Oficjalnie: mecz Juventus – Napoli zostanie rozegrany!

Lorenzo Insigne
Obserwuj nas w
PressFocus Na zdjęciu: Lorenzo Insigne

Napoli wygrało apelację w sprawie spotkania z Juventusem. Walkower i karny punkt zostały cofnięte, a pojedynek zostanie rozegrany w przyszłości.

4 października 2020 roku zespół Napoli nie zdecydował się na podróż do Turynu na spotkanie z Juventusem. Patrenopei zostali za to ukarani oddaniem meczu walkowerem z wynikiem 0:3, a także dodatkowym punktem karnym.

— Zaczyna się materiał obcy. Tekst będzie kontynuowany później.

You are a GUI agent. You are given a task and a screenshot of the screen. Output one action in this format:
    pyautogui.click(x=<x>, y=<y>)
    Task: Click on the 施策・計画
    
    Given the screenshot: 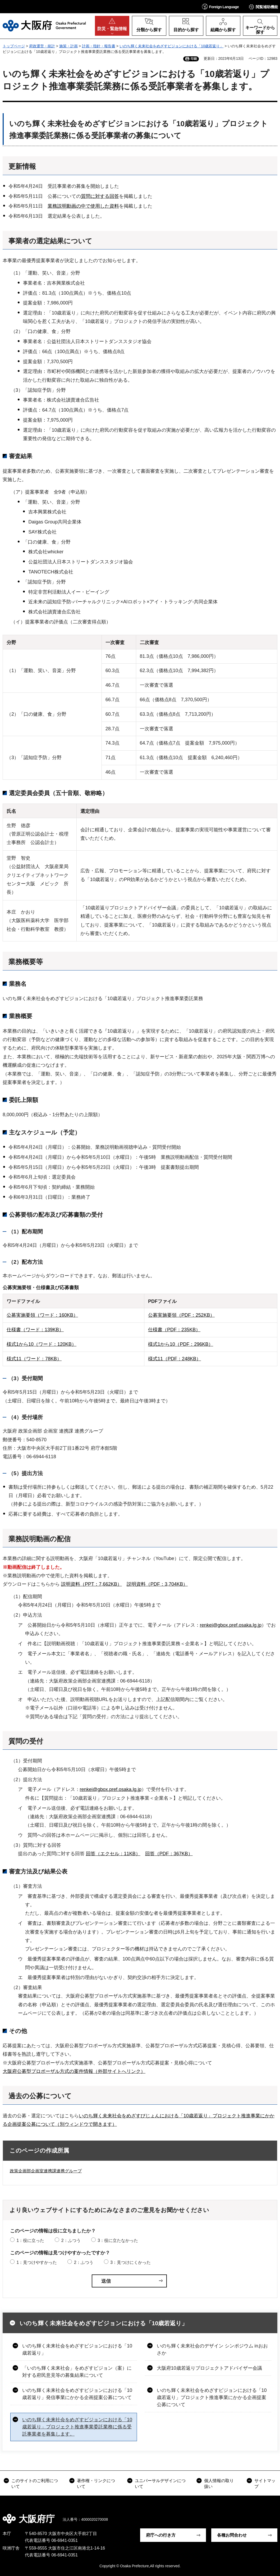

Włodarze klubu z Neapolu argumentowali swoją decyzję faktem, że lokalne władze zdrowotne (Azienda Sanitaria Locale) zakazały im podróżowania w związku z pozytywnymi wynikami dwóch zawodników: Piotra Zielińskiego i Eljifa Elmasa, na obecność COVID-19. Mecz z Juventusem był zaplanowany na zaledwie kilka dni po pojedynku Napoli z Genoą, u której piłkarzy wykryto później kilka przypadków koronawirusa.

Zarówno władze ligi (Lega Serie A), jak i krajowy związek piłki nożnej (Federazione Italiana Giuoco Calcio) orzekły jednak, że Napoli nie trzymało ustanowionych protokołów bezpieczeństwa dotyczących COVID-19. Według obu organów klub nie zrobił wystarczająco dużo, by choć spróbować wziąć udział w meczu.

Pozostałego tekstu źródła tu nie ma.